Speculative Decoding — accelerate autoregressive generation with draft+verify.
Coordinates a small "draft" model and a large "verifier" model to speed up inference. The draft model generates K candidate tokens cheaply, then the verifier checks them in a single forward pass. Accepted tokens skip the expensive verifier's autoregressive steps.
How It Works
- Draft model generates K candidate tokens autoregressively (fast)
- Verifier scores all K tokens in one forward pass (parallel)
- Accept longest prefix where draft and verifier agree
- Continue from first disagreement
Architecture
build/1 returns {draft_model, verifier_model}
Draft Model (small, fast):
[batch, seq_len, embed_dim] → DecoderOnly (few layers) → [batch, hidden]
Verifier Model (large, accurate):
[batch, seq_len, embed_dim] → DecoderOnly (many layers) → [batch, hidden]Usage
{draft, verifier} = SpeculativeDecoding.build(
embed_dim: 256,
draft_model_opts: [hidden_size: 128, num_layers: 2],
verifier_model_opts: [hidden_size: 512, num_layers: 8]
)
# At inference time:
accepted = SpeculativeDecoding.accept_reject(draft_tokens, verifier_tokens)References
- "Fast Inference from Transformers via Speculative Decoding" (Leviathan et al., 2023) — https://arxiv.org/abs/2211.17192
Summary
Functions
Accept-reject step: compare draft tokens to verifier tokens.
Build draft and verifier models for speculative decoding.
Get the output size (delegates to verifier model's hidden_size).
Types
Functions
@spec accept_reject(Nx.Tensor.t(), Nx.Tensor.t()) :: Nx.Tensor.t()
Accept-reject step: compare draft tokens to verifier tokens.

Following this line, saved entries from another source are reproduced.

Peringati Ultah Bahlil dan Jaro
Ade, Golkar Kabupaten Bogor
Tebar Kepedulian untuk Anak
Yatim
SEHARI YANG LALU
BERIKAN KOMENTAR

Finds the longest accepted prefix where draft and verifier tokens match. Returns the number of accepted tokens (0 means first token mismatched).
Parameters
draft_tokens- Tensor of draft token IDs[K]or[batch, K]verifier_tokens- Tensor of verifier token IDs[K]or[batch, K]
Returns
Integer tensor with the number of accepted tokens per batch element.

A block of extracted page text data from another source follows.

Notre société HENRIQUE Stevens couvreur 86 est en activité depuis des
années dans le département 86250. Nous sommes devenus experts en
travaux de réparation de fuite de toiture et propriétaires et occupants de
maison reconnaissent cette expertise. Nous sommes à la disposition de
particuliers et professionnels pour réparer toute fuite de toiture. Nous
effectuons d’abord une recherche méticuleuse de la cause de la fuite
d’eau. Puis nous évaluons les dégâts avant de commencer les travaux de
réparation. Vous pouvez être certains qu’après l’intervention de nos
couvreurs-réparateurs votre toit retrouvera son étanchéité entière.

Build draft and verifier models for speculative decoding.
Options
:embed_dim- Input embedding dimension (required):draft_model_type- Draft architecture (default::decoder_only):draft_model_opts- Options for draft model (default: small config):verifier_model_type- Verifier architecture (default::decoder_only):verifier_model_opts- Options for verifier model (default: larger config)
Returns
{draft_model, verifier_model} — a 2-tuple of Axon models.
@spec output_size(keyword()) :: pos_integer()
Get the output size (delegates to verifier model's hidden_size).